» **EXERCISE BRIEF**:
Your answer must be the line holding "Information Technology [link] (355, 2343)" followed by every later line through the end of the entries, exactly as written.

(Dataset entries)
:::::

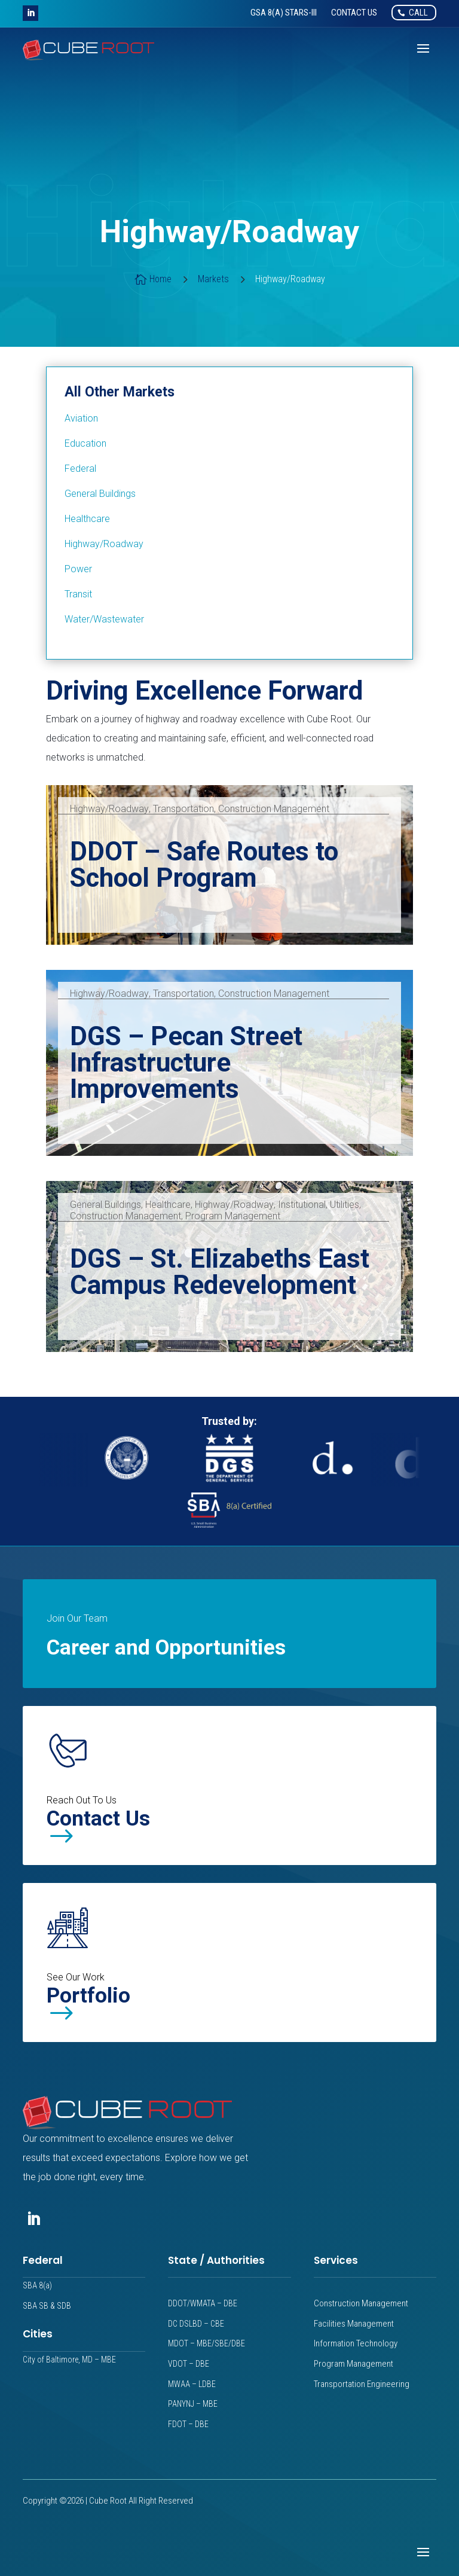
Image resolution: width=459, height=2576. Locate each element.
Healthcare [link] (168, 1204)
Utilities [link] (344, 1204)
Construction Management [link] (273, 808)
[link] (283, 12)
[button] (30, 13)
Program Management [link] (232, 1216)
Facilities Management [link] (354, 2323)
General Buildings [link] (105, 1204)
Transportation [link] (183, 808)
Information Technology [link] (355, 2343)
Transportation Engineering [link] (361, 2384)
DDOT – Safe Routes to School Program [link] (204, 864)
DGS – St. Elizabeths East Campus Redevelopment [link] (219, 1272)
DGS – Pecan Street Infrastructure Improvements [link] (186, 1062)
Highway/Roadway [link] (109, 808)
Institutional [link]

:::::

» **EXERCISE ANSWER**:
Information Technology [link] (355, 2343)
Transportation Engineering [link] (361, 2384)
DDOT – Safe Routes to School Program [link] (204, 864)
DGS – St. Elizabeths East Campus Redevelopment [link] (219, 1272)
DGS – Pecan Street Infrastructure Improvements [link] (186, 1062)
Highway/Roadway [link] (109, 808)
Institutional [link]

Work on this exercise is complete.